Dig down and down, then suddenly start digging sideways and sideways.
When we think we're under the mill, start digging upwards. God willing, we'll be in the mill.
Or else in Australia (!)
I think you're in the realms of fantasy again, Jones.
Realms of fantasy! He's playing with fire, you know. I control his meat.
I have an idea, sir. There was a play of Shakespeare's
and there was some sort of king who invited his troops to dress up as bushes
-so that they could move across the open ground in order to attack the castle.
-Yes? Dressed as bushes?
-As bushes, yes.
-A very good idea.
-Will you be long, verger?
-The state you leave the place in is a disgrace!

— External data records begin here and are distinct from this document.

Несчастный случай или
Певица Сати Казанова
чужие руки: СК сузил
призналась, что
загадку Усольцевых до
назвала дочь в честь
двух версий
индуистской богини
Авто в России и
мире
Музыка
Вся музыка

Well, you're getting on my nerves,
creeping about looking miserable.
This is my normal expression! You can't be a verger with a funny face!
You seem to have managed all right!
Dirt! That's what they treat me like - dirt!
Sorry, gentlemen. Where were we up to?
Get one of us inside a dummy log, then we can float down the river to the mill.
-That's rather a good idea, Walker. But someone would have to push the log.
-Someone in a diving-suit.
That's absurd! Who's got a diving-suit?
-You have? How did you come by that?
I was in the South Seas with my friend, Willie, diving for pearls.
One day, he was down below doing the job
and I was up on deck with the native boys, workin' the pumps.
Suddenly, I felt four pulls on his life-line. That means "haul me up!"
I looked down - the sea was so clear -
and there was Willie fightin' for his life with a giant squid.
I never hesitated. I dived down and down into the depths
and I plunged my knife between those two HIDEOUS eyes.
My lungs were bursting, a red mist before my eyes! The sea was black wi' the inky liquid from the squid!
I gave the signal and they quickly pulled Willie up.
They got him on deck, unscrewed his helmet, and then...
then I realised they'd pulled him up too quickly! He was dying
from the dreaded bends.
I cradled him in my arms
and he gazed up at me and said, "Jock, look after my poor old mother.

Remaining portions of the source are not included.